Raising the bar: Erik Lorincz on London's nightlife, mixing new flavours and his edgy Mayfair bar, Kwānt

Award-winning bartender and TWISPER ambassador Erik Lorincz reveals how he worked his way up the ladder until he could buy his own bar, as well as where we should all be heading out to in London.

Published 5 Nov 2020, 15:27 GMT, Updated 1 Dec 2020, 15:41 GMT
Erik originally planned to come to London for six months, and 16 years later he's still here.

Erik originally planned to come to London for six months, and 16 years later he's still here. 

Photograph by Getty Images

Erik now calls London home, adding ‘bar owner’ to his credentials with the 2019 opening of Kwant in Mayfair.

Photograph by Stefano Agostino

When Erik Lorincz told his parents he was leaving home at the age of 21 to attend a bar academy in the Czech Republic, his mum was dismayed. “What’s going to happen, then?” she asked. “There are no cocktail bars here in Slovakia,” she’d said. It turns out Erik had much bigger plans. After following his dream from Nitra to Prague to Bratislava to London, award-winning bartender Erik now calls the latter home, adding ‘bar owner’ to his credentials with the 2019 opening of Kwānt in Mayfair.

The first thing I did when I arrived in London in 2004 was buy a bar guide and start crossing them off the list as I visited them. I’d come to learn English and my first job here was in a nightclub collecting glasses and cleaning ashtrays. 

It took me until 2010 to open my own bar: Kwānt. The bar is like a sophisticated speakeasy with a tropical atmosphere. It was important to me to create a place where you can go for a good time and five-star service without the fuss and formality. The drinks are also very creative because I’ve built a laboratory inside the bar.

Cocktail trends in London at the moment are definitely steering towards more minimalistic. We had a period of very sophisticated garnish and complex vessels — boxes with smoke coming out, tiki skulls, drinks served in shoes — and now that’s being replaced by seemingly very simple serves. You’ll look at the drink and go, “Is this it?” and then the bartender will tell you how it’s made and all off a sudden you realise this drink took two days to make. The process is much like the dishes chefs serve at Michelin-starred restaurants — they’re complex and require attention.
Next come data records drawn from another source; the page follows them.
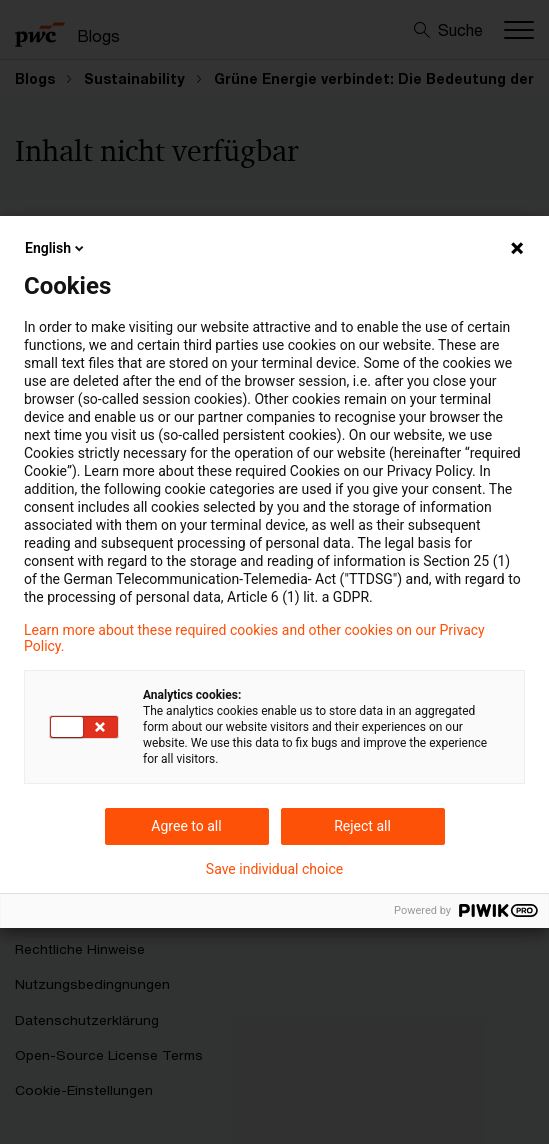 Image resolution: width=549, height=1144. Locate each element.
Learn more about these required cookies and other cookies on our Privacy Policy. (254, 638)
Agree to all (186, 826)
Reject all (362, 826)
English (56, 248)
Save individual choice (274, 869) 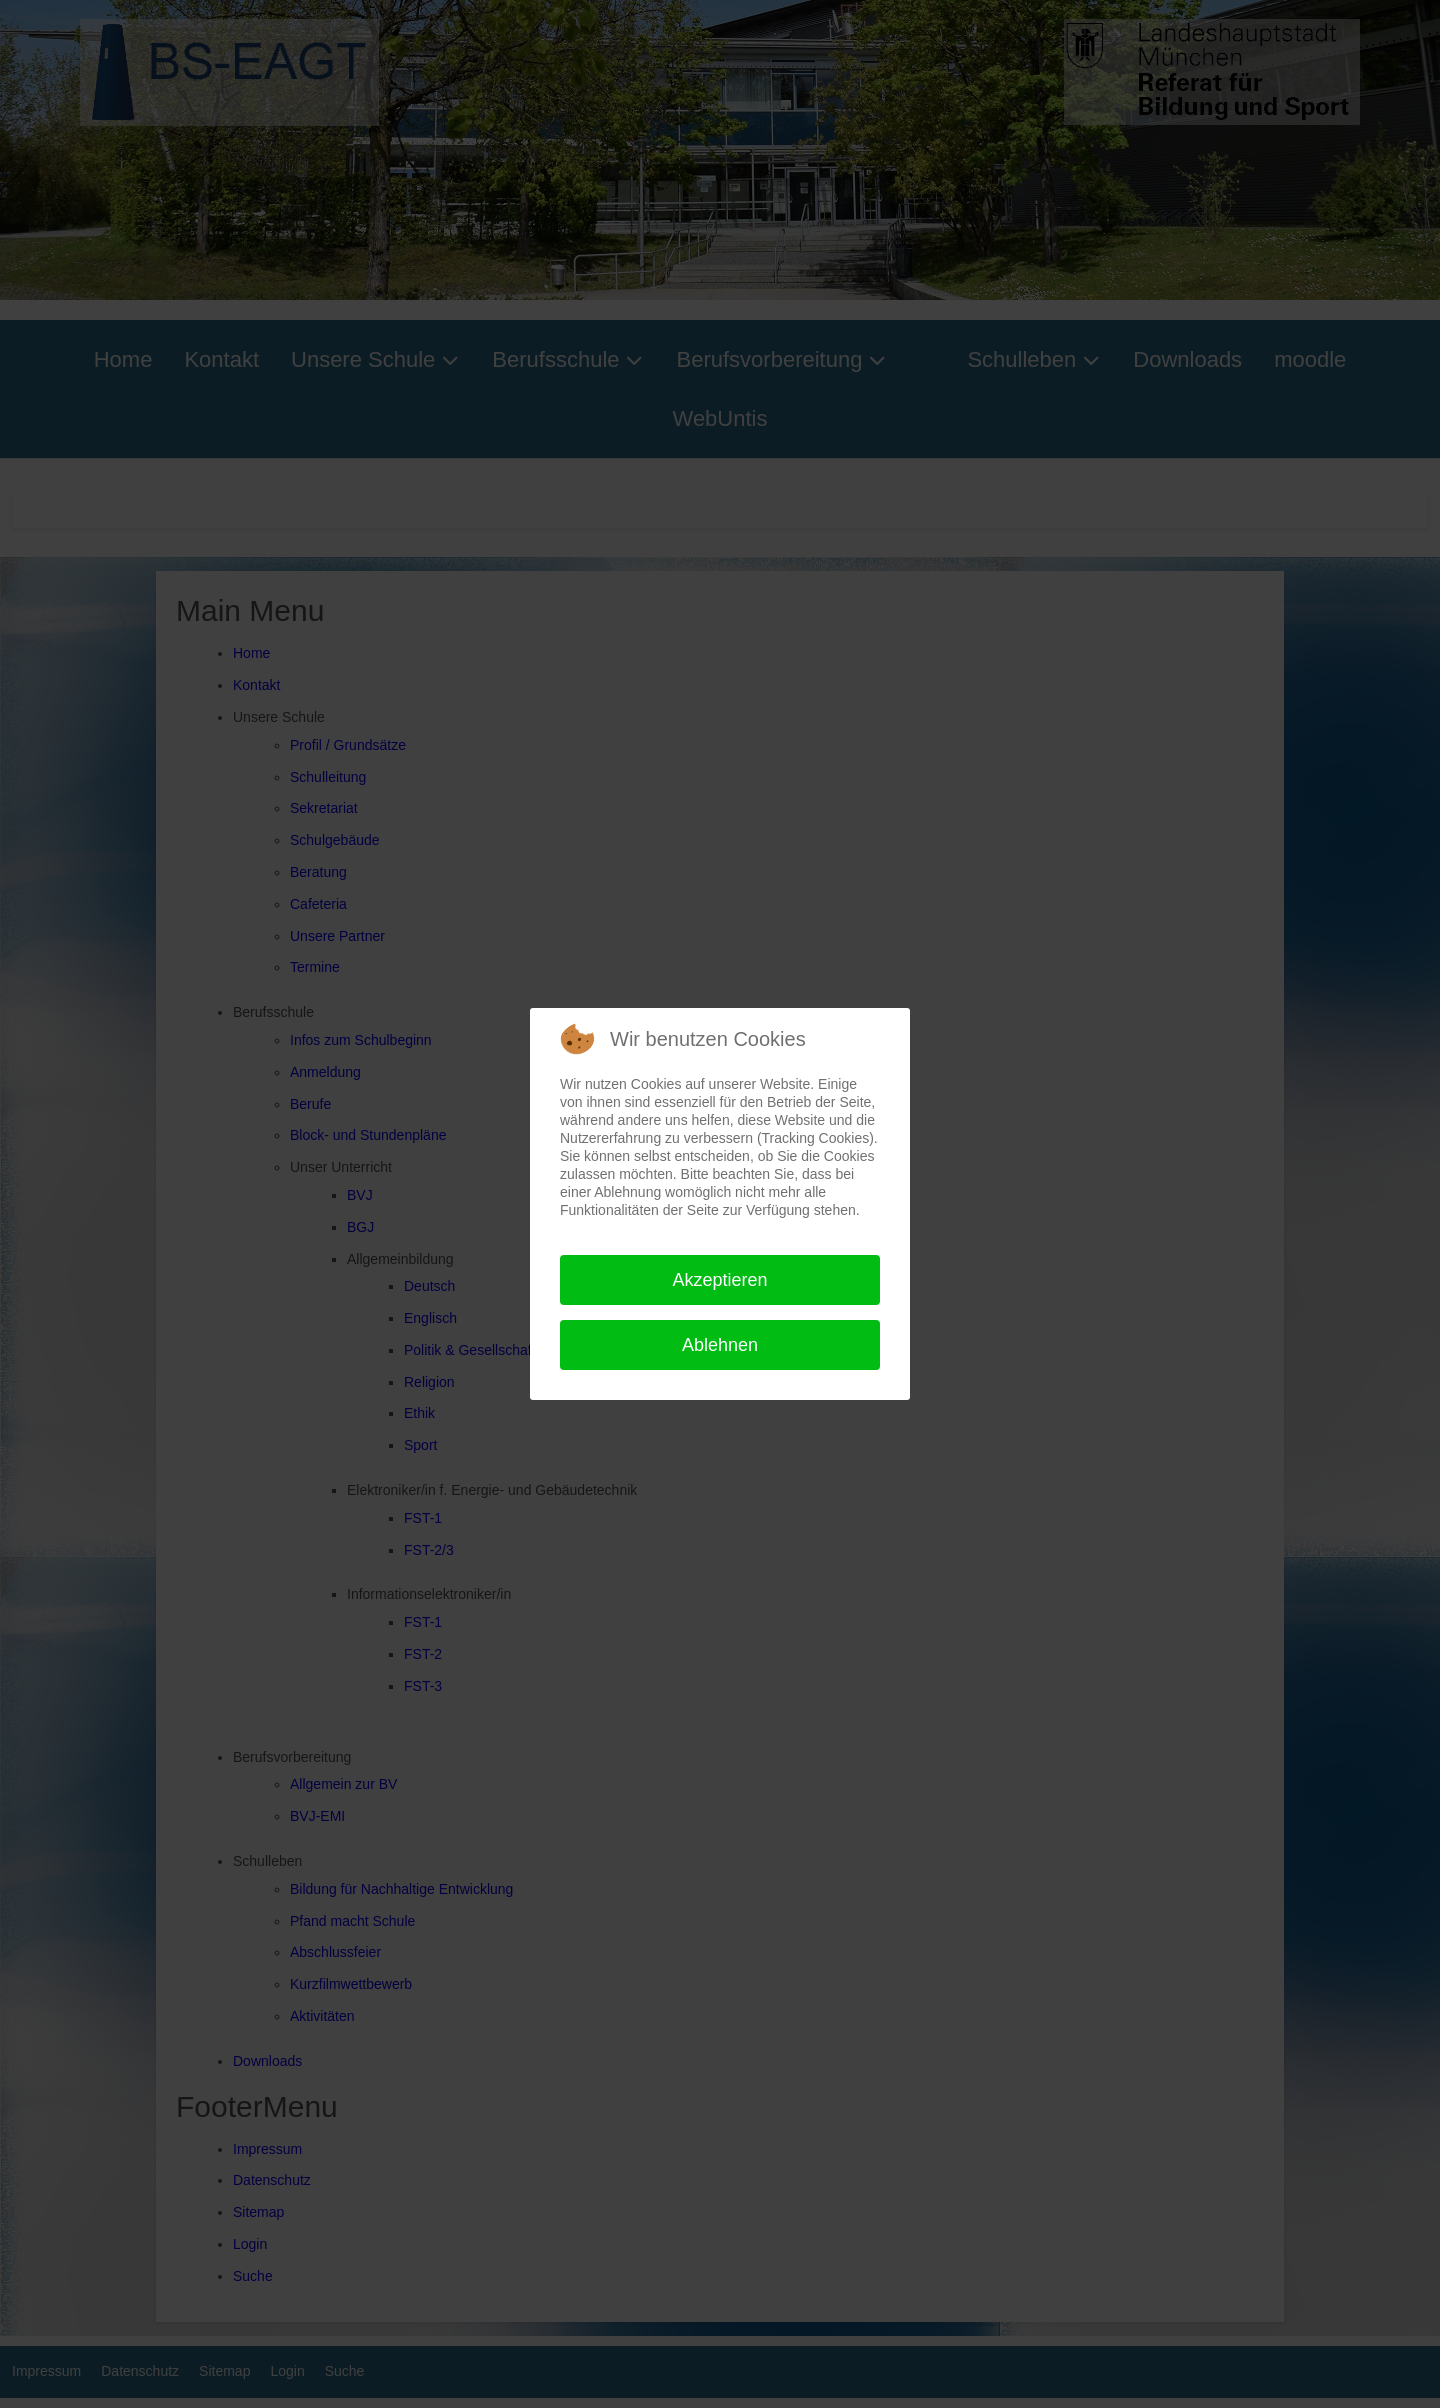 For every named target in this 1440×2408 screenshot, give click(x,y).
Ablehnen (720, 1345)
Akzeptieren (719, 1280)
Erik is drawn to things that aren't obvious as cocktail ingredients at first. The Heads and Tails features Vida Mezcal, Beermouth, Agave Nectar, Genmaicha soda and crispy cavolo nero. 

Photograph by Stefano Agostino

I love bars that work with the seasons. My friend Alex Kretana has a bar on Old Street called Tayer + Elementary. Its focus is on seasonal ingredients and working with top chefs, which means an ever-changing menu. There’s also Scout in Hackney, part bar, part sustainability lab, with a focus on local ingredients  — think foliage foraged from Hackney Marshes.

I also think there’s a lot to be said for a simple, relaxed atmosphere. Bar Termini in Soho, for example, has excellent negronis and a good vibe, day or night. Right now, my ideal night out in London would be spent catching up with friends, probably starting in the Artesian bar in The Langham hotel, and then strolling down to this cool little place called Chucs, a real hidden gem in Mayfair, for some amazing Italian cuisine. Down the road, The Arts Club has a sophisticated club atmosphere and an amazing cigar room upstairs — I’ve had many great nights there. 

The Sunflower Martini is made with Hendricks Gin, Cocchi Americano, Noilly Prat and Jerusalem artichoke. 

My favourite recent discovery is Louie in Covent Garden. It has amazing oysters and do a brilliant dry martini (not to mention a fabulous Seven Tails old fashioned). Right next to Kwānt is Sabor, a Michelin-starred Spanish restaurant from Nieves Barragán Mohacho and José Etura. It’s spread over three areas, each dedicated to different Spanish flavours and tastes, and the food is amazing. I’m always looking to what I eat for interesting flavours that can be translated for use in a cocktail. When I run out of inspiration, TWISPER is an ideal tool to discover new places around London because all of the recommendations are genuine and trustworthy. 

I’m currently working with a lot of umami flavours. Black miso-based distillate, salted maple syrup, dried mushrooms infused in Campari or sweet vermouth... I’m drawn to things that aren't obvious as cocktail ingredients at first. I've never had spirulina in a drink, for example, but I have it for breakfast, so why not.

I came to London for six months and, 16 years later, I’m still here. When I arrived, the city felt so cosmopolitan, energetic and vibrant — you could find inspiration anywhere. Today, that hasn't changed.